Inventory Replenishment – What’s the Real Cost of Being Understocked
What’s your company’s biggest asset by dollar value?
What’s you company’s most important asset?
Of all your company’s assets, which one has maintenance costs that can eliminate huge profit margins?
Okay, if you haven’t put together the nature of those questions with the title of this post to come up with the answer, then we’ve failed.
But, however you come to the realization, the fact is that inventory is at once very likely your largest asset, your most important asset (no inventory = no sales = no business) and your most costly asset.
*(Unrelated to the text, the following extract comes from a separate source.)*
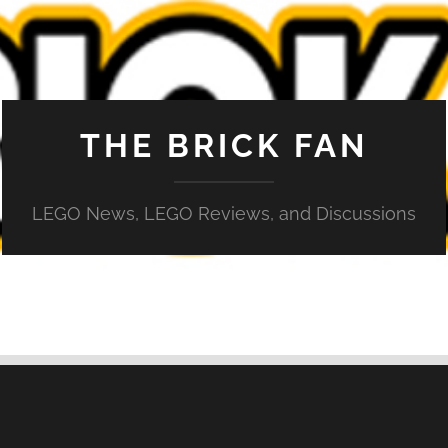
THE BRICK FAN
LEGO News, LEGO Reviews, and Discussions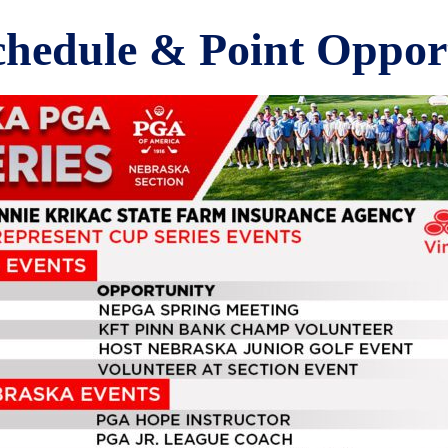
chedule & Point Opport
So costly, it can start eating away at your profit margins.
Those three facts alone mean that anything you can do to improve how you manage your inventory will likely payoff in increased sales, decreased costs or a combination of both.
While most businesses understand the importance of efficiently managing inventory, if there’s one area of inventory management that is most neglected and/or misunderstood, it is inventory replenishment.
That lack of clarity and/or attention to effective replenishment may come from the name itself.
Dictionary.com defines replenishment as:
“to make full or complete again, as by supplying what is lacking, used up, etc.:
to replenish one’s stock of food.”
But, by that definition, regularly replenishing your inventory can cost you a lot of money in over-stocks, particularly if you keep ordering snow shovels in the spring and items you just took off of promotion.
SearchERP.TechTarget,com offers a better definition of inventory replenishment:
“the movement of inventory from upstream — or reserve — product storage locations to downstream — or primary – storage, picking and shipment locations. The purpose of replenishment is to keep inventory flowing through the supply chain by maintaining efficient order and line item fill rates. The process helps prevent costly inventory overstocking.”
If that’s a good definition, the ‘maintaining efficient order and line item fill rates’ bit is particularly important.
But even this very good definition falls short of highlighting one of the most important (and costly) things to avoid in inventory replenishment. While the definition talks about inventory replenishment process as a way to ‘prevent costly inventory overstocking’, the opposite symptom of poor replenishment practices can be just as costly.
The Cost of Being Under-Stocked
Every business runs out of inventory at some point. It’s natural and is usually just considered a regular cost of doing business. But there are few more potentially costly problems in business.
How You Can Lose More than Just Sales of the Out-of-Stock SKU
Whether you’re a supplier, manufacturer, wholesaler/distributor or retailer, the cost of being out-of-stock in even one SKU goes way beyond the lost sales of that SKU.
Studies have shown that ecommerce customers will often abandon their entire shopping cart if just one item is out of stock. Thinking about that if you’re a B2B business, you must know that your customers are trying to minimize costs like everyone else. They don’t want to issue any more POs than they have to. If they can’t fill an entire order with you, they might just go to your competitor
How You Can Lose More Than Just an Entire Order
Losing an order is bad enough. But when your customer visits a competitor to keep an order complete, you run the risk of losing that customer forever. If your competitor is better at inventory replenishment than you are, your customer will realize that they get better order fulfillment rates with your competition.
Do you know what the lifetime value of a loyal customer is for your business? If you do, then you know how just how costly it can be to be out-of-stock of just a single SKU.